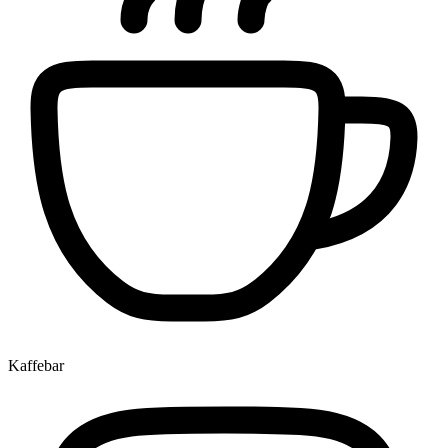
Kaffebar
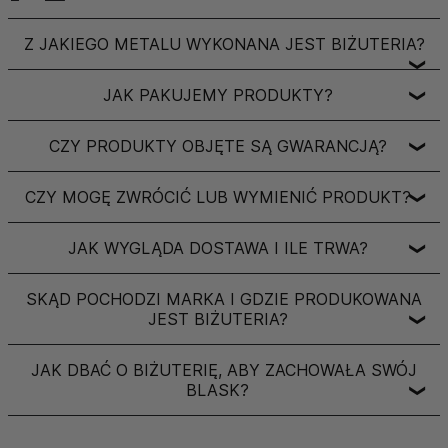
Z JAKIEGO METALU WYKONANA JEST BIŻUTERIA?
❯
JAK PAKUJEMY PRODUKTY?
❯
CZY PRODUKTY OBJĘTE SĄ GWARANCJĄ?
❯
CZY MOGĘ ZWRÓCIĆ LUB WYMIENIĆ PRODUKT?
❯
JAK WYGLĄDA DOSTAWA I ILE TRWA?
❯
SKĄD POCHODZI MARKA I GDZIE PRODUKOWANA
JEST BIŻUTERIA?
❯
JAK DBAĆ O BIŻUTERIĘ, ABY ZACHOWAŁA SWÓJ
BLASK?
❯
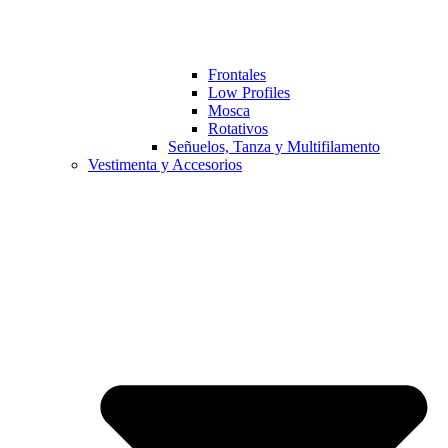
Frontales
Low Profiles
Mosca
Rotativos
Señuelos, Tanza y Multifilamento
Vestimenta y Accesorios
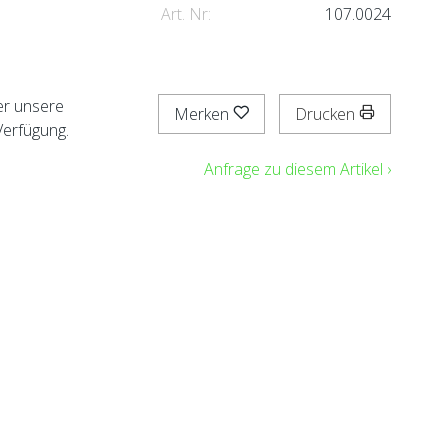
Art. Nr:
107.0024
er unsere
Merken
Drucken
Verfügung.
Anfrage zu diesem Artikel ›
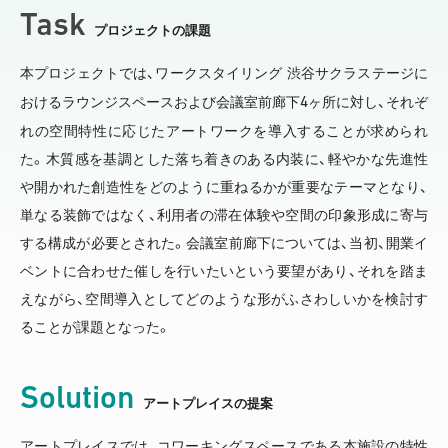
Task
プロジェクトの課題
本プロジェクトでは、ワークスタイリング 渋谷サクラステージに
4
おけるラウンジスペースおよび会議室前廊下
ヶ所に対し、それぞ
れの空間特性に応じたアートワークを導入することが求められ
た。木質感を基調とした落ち着きのある内装に、軽やかな先進性
や開かれた創造性をどのように重ねるかが重要なテーマとなり、
単なる装飾ではなく、利用者の滞在体験や空間の印象形成に寄与
する構成が必要とされた。会議室前廊下については、当初、開業イ
ベントに合わせた催しを行いたいという要望があり、それを踏ま
えながら、空間導入としてどのような形がふさわしいかを検討す
ることが課題となった。
Solution
アートプレイスの提案
アートプレイスでは、コワーキングスペースである本施設の特性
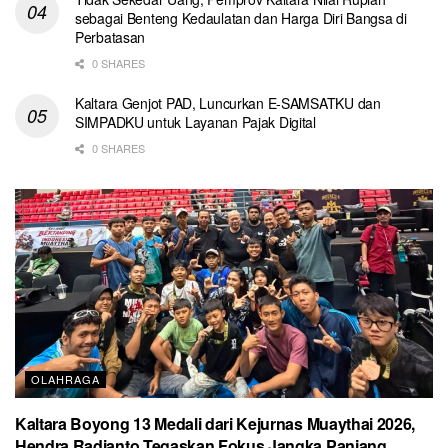
sebagai Benteng Kedaulatan dan Harga Diri Bangsa di
Perbatasan
0 SHARES
Kaltara Genjot PAD, Luncurkan E-SAMSATKU dan
SIMPADKU untuk Layanan Pajak Digital
0 SHARES
OLAHRAGA
Kaltara Boyong 13 Medali dari Kejurnas Muaythai 2026,
Hendra Radianto Tegaskan Fokus Jangka Panjang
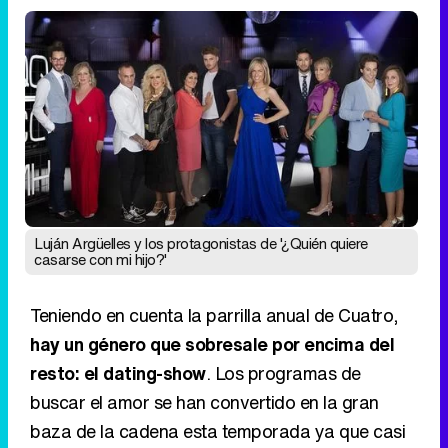
Luján Argüelles y los protagonistas de '¿Quién quiere
casarse con mi hijo?'
Teniendo en cuenta la parrilla anual de Cuatro,
hay un género que sobresale por encima del
resto: el dating-show
. Los programas de
buscar el amor se han convertido en la gran
baza de la cadena esta temporada ya que casi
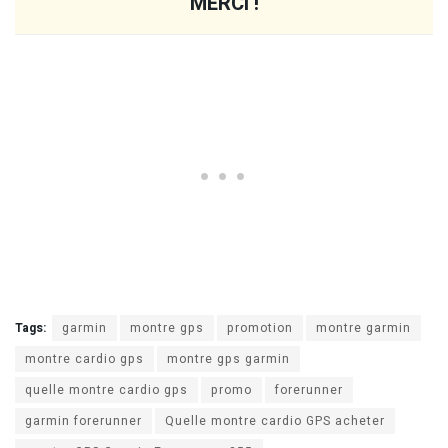
MERCI !
Tags:
garmin
montre gps
promotion
montre garmin
montre cardio gps
montre gps garmin
quelle montre cardio gps
promo
forerunner
garmin forerunner
Quelle montre cardio GPS acheter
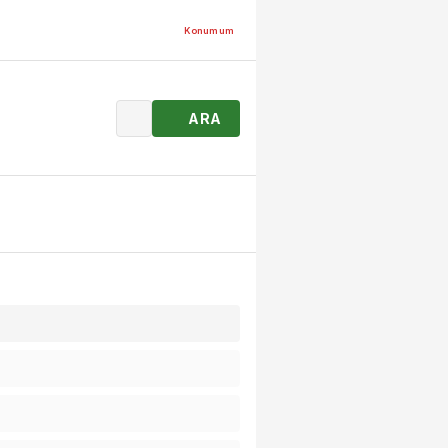
Konumum
ARA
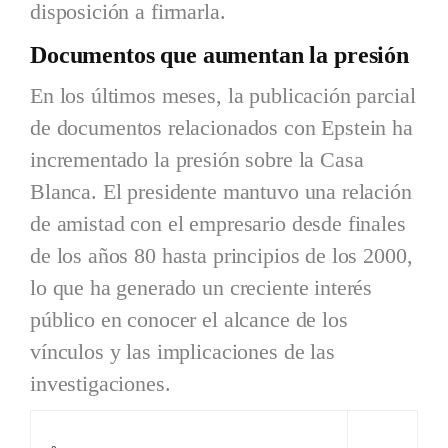
disposición a firmarla.
Documentos que aumentan la presión
En los últimos meses, la publicación parcial
de documentos relacionados con Epstein ha
incrementado la presión sobre la Casa
Blanca. El presidente mantuvo una relación
de amistad con el empresario desde finales
de los años 80 hasta principios de los 2000,
lo que ha generado un creciente interés
público en conocer el alcance de los
vínculos y las implicaciones de las
investigaciones.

____

(Your instructions): An exact copy of all the data above is required; omit any pictures.

(Result for this task):
Kaffebar
Z JAKIEGO METALU WYKONANA JEST BIŻUTERIA?
❯
JAK PAKUJEMY PRODUKTY?
❯
CZY PRODUKTY OBJĘTE SĄ GWARANCJĄ?
❯
CZY MOGĘ ZWRÓCIĆ LUB WYMIENIĆ PRODUKT?
❯
JAK WYGLĄDA DOSTAWA I ILE TRWA?
❯
SKĄD POCHODZI MARKA I GDZIE PRODUKOWANA
JEST BIŻUTERIA?
❯
JAK DBAĆ O BIŻUTERIĘ, ABY ZACHOWAŁA SWÓJ
BLASK?
❯
Frontales
Low Profiles
Mosca
Rotativos
Señuelos, Tanza y Multifilamento
Vestimenta y Accesorios
Art. Nr:
107.0024
er unsere
Merken
Drucken
Verfügung.
Anfrage zu diesem Artikel ›
Task
プロジェクトの課題
本プロジェクトでは、ワークスタイリング 渋谷サクラステージに
4
おけるラウンジスペースおよび会議室前廊下
ヶ所に対し、それぞ
れの空間特性に応じたアートワークを導入することが求められ
た。木質感を基調とした落ち着きのある内装に、軽やかな先進性
や開かれた創造性をどのように重ねるかが重要なテーマとなり、
単なる装飾ではなく、利用者の滞在体験や空間の印象形成に寄与
する構成が必要とされた。会議室前廊下については、当初、開業イ
ベントに合わせた催しを行いたいという要望があり、それを踏ま
えながら、空間導入としてどのような形がふさわしいかを検討す
ることが課題となった。
Solution
アートプレイスの提案
アートプレイスでは、コワーキングスペースである本施設の特性
sebagai Benteng Kedaulatan dan Harga Diri Bangsa di
Perbatasan
0 SHARES
Kaltara Genjot PAD, Luncurkan E-SAMSATKU dan
SIMPADKU untuk Layanan Pajak Digital
0 SHARES
OLAHRAGA
Kaltara Boyong 13 Medali dari Kejurnas Muaythai 2026,
Hendra Radianto Tegaskan Fokus Jangka Panjang
Luján Argüelles y los protagonistas de '¿Quién quiere
casarse con mi hijo?'
Teniendo en cuenta la parrilla anual de Cuatro,
hay un género que sobresale por encima del
resto: el dating-show
. Los programas de
buscar el amor se han convertido en la gran
baza de la cadena esta temporada ya que casi
MERCI !
Tags:
garmin
montre gps
promotion
montre garmin
montre cardio gps
montre gps garmin
quelle montre cardio gps
promo
forerunner
garmin forerunner
Quelle montre cardio GPS acheter
Konumum
ARA
disposición a firmarla.
Documentos que aumentan la presión
En los últimos meses, la publicación parcial
de documentos relacionados con Epstein ha
incrementado la presión sobre la Casa
Blanca. El presidente mantuvo una relación
de amistad con el empresario desde finales
de los años 80 hasta principios de los 2000,
lo que ha generado un creciente interés
público en conocer el alcance de los
vínculos y las implicaciones de las
investigaciones.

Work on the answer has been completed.